Dora is not replacing your doctor, but freeing them.
When people find out I am a doctor, who is also working for Ufonia - an artificial intelligence telemedicine startup - one of the most common questions I find my self answering is how I will feel when the machines take over and I lose my job!
What I find myself describing to them is why Ufonia is building a future healthcare system that improves my ability to do my job…
The NHS was born during a time of crisis and we find ourselves in yet another one 70 years later. Spend one day in any service within the NHS and you will see the pressures facing our staff. Covid-19 pushed these to extremes: >104 week waits for surgery, missed cancer referrals and ambulances unable to unload patients needing emergency care cause distress to everyone within the system. Having graduated and started working in the NHS only to be immediately faced with a pandemic, this is all I have ever known. I have seen and felt first hand the frustration of patients, relatives and clinicians alike.
Clinicians are highly skilled workers. They have spent years studying and then years training on the frontline. Dora isn’t removing anyone’s job, Dora is freeing them to do it better. Automation of patient pathways has limitless potential when you think about the second order benefits being fed back into the system. Automation increasing, not decreasing care, and more time for those patients that need it will allow us to become a healthcare system that is sustainable.

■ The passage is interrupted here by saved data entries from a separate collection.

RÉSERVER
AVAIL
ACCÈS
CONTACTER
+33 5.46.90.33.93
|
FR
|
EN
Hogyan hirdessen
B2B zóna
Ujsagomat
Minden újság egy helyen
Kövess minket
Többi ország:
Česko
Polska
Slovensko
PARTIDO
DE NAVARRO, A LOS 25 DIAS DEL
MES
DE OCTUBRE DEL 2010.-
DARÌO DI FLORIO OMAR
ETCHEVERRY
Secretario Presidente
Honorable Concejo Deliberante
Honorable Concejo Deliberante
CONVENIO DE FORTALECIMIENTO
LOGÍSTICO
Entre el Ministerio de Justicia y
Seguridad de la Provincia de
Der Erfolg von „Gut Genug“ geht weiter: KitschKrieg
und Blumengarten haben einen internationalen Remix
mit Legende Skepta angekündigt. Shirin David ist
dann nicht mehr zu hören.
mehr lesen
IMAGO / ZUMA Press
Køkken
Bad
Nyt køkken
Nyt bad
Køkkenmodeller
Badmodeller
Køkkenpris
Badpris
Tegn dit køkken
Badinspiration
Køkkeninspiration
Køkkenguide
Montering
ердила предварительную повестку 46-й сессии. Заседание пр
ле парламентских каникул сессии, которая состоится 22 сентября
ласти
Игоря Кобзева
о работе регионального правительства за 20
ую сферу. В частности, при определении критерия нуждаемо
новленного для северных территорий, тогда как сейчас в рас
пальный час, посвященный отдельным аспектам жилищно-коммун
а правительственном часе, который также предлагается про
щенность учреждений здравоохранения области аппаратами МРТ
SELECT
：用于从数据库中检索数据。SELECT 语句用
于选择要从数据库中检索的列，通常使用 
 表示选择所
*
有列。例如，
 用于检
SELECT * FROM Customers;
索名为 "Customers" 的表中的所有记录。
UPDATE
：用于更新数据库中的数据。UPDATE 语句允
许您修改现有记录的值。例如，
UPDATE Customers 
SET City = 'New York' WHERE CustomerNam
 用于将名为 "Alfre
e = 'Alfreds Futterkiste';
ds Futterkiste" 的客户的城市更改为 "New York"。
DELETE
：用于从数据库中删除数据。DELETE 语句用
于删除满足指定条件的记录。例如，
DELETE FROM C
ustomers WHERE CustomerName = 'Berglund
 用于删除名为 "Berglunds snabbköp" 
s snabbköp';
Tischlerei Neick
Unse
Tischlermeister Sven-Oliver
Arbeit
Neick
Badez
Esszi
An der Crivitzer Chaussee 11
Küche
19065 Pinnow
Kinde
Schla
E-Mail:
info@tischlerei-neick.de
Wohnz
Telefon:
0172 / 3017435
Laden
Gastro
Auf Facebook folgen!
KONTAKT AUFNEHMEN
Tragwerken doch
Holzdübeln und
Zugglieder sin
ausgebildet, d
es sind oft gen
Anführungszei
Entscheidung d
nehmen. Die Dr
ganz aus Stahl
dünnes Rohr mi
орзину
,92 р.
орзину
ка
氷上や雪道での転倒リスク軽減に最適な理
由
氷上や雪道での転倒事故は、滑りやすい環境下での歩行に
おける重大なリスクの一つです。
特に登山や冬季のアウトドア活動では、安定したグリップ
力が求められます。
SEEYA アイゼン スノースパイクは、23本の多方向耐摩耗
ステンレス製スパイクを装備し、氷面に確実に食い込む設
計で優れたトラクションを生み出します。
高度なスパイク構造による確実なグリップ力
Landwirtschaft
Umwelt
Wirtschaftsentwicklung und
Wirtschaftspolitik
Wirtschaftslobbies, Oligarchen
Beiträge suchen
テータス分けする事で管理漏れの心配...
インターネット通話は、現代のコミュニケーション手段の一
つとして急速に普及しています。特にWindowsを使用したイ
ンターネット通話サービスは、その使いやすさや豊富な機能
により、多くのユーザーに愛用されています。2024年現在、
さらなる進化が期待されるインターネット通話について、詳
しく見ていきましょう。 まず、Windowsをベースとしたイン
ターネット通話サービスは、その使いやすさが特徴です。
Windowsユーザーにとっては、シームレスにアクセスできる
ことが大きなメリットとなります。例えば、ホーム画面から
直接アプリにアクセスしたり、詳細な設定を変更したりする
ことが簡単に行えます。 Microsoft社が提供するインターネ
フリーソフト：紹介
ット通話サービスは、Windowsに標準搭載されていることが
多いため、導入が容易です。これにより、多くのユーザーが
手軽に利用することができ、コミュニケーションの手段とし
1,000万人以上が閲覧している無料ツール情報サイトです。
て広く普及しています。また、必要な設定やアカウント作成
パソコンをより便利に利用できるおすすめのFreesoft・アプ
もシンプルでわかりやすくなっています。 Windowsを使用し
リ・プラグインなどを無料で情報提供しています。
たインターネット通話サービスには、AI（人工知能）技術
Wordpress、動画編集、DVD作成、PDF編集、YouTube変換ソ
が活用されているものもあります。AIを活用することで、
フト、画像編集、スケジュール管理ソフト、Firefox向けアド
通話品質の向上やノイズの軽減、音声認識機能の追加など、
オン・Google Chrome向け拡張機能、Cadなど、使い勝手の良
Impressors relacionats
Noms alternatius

We know there is a healthcare workforce crisis. To put this into context: The World Health Organisation estimates there will be a global healthcare workforce gap of around 14.5 million clinicians by 2030. The workforce crisis has been described as the worst problem currently facing the NHS, and the Care Quality Commission states it is having a direct impact on patient care. Ufonia have built Dora to solve this problem.
Dora is Ufonia’s automated clinical assistant. Dora is not a clinician, but Dora’s ability to call hundreds of patients at any time of day, can release weeks and potentially months of clinician time. It will free up me, and my clinical colleagues, to spend more time attending to inpatients, to get involved with research, or work through the backlog of elective work that faces us all.
At the moment we have nurses, doctors and other healthcare professionals (such as optometrists and physiotherapists) spending endless hours of their days calling patients to ask them simple, routine questions. These are conversations that Ufonia has shown Dora is able to carry out safely, and with high patient satisfaction.
When I talk about a ‘future’ healthcare system, that seems too far away. The reality is that today our healthcare system urgently needs technologies like Dora, to provide, new alternative models of care. This will free us up to do what we were trained to do, what we are driven to do and what we must do; work with patients to provide an excellent and timely service to as many people as possible, when they need it the most.